Crypto took longer than expected mainly because I took the Newsweek job,
which provided me a much better platform to cover the tech story.  After I
signed the contract to write it (1994), I did a fellowship at the Freedom
Forum Media Studies Center and while it was productive, I didn't get on the
road as much as I would have had I not been somewhat anchored by their
schedule (which urged attendance at weekly seminars on Wednesdays).  I was
perfectly happy at this, figuring I'd pick up the slack in the coming year.
But that year I accepted a column at Newsweek, which quickly expanded to
general coverage.  At that point, I took a hard look at the progress of my
story itself and decided that maybe it wasn't so bad to take longer -- I'd
have a better chance at having a complete story if I waited, and maybe
government sources would open up.  (Teresa's crash project with Marcia Clark
was one more reason to hold off.) As it happened, the story did reach an end
point, and sources did open up, so everything turned out fine.  But I hope
my next book will be done more expediently.

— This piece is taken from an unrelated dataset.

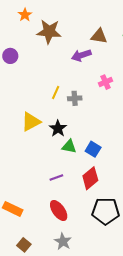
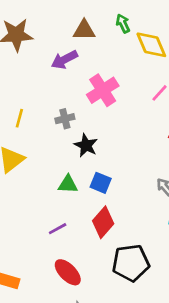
pink cross: (105, 82) -> (103, 90), size x1.6
yellow line: (56, 93) -> (19, 118), moved
black star: (58, 129) -> (86, 145), moved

As for Chaum, its true that there's a sad element to his story. But it was
his business that failed, not his ideas.  I'm not sure that I'd call the
failure of DigiCash a tragedy.  Remember, CyberCash, the supposedly "smart"
startup -- the one not affected by the "idealism" that would gum up a hard-
edged business team -- didn't exactly burn up the world, either.  And I
haven't heard much of Mondex lately. I came to like David immensely and
really enjoyed our sessions together.  His passion for his ideas were
inspiring, even if his dreams of a great company weren't realized.

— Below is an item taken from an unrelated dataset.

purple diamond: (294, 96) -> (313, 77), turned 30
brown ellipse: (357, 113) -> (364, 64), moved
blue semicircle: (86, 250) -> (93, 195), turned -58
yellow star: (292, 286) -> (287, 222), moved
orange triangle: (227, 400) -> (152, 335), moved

And though my web page still had lunch boxes on it, I'm not really doing
much buying or thinking about them. eBay ruined it for me. I used to have a
couple pails in mind, and would enjoy the hunt for them.  But with eBay,
everything comes up for sale, sooner rather than later.  The thrill was
gone.
  

    
I am buying your book, Crypto, tomorrow.  However, for more information on
the NSA in general, what material would you recomend?
  

    

I have a feeling Steven's going to recommend James Bamford's THE PUZZLE
PALACE: A REPORT ON AMERICA'S MOST SECRET AGENCY.
  

    

  That's certainly the one I'd recommend.  But perhaps Steven also
knows of something more recent...?
  

    

Steven, could you give your assessment of how much of an effect the
Cypherpunks had on the debate about crypto? I know that for much of the
1990s, I was steeped in the Cypherpunks culture, hung out with Eric Hughes
and Tim May and (of course) John Gilmore, and, in the earliest days, I
posted plenty to the mailing list, including what I think was the first
stab at framing a (public) constitutional argument against banning or
regulating crypto.

In retrospect, though, it seems like the players that really mattered, in
terms of pushing the issues forward, were the industry players, plus the
growing cadre of legislators who were grappling with the issues. So,
did the cypherpunks make any difference?

Actually, now that I ask the question, one partial answer occurs to me:
it was the cypherpunks who were the chief arguers for the value of 
being anonymous in cyberspace and elsewhere.
  

    
One of my professors, who is ex-NSA, suggested "Puzzle Palace" last night
so I ordered it when I ordered "Crypto."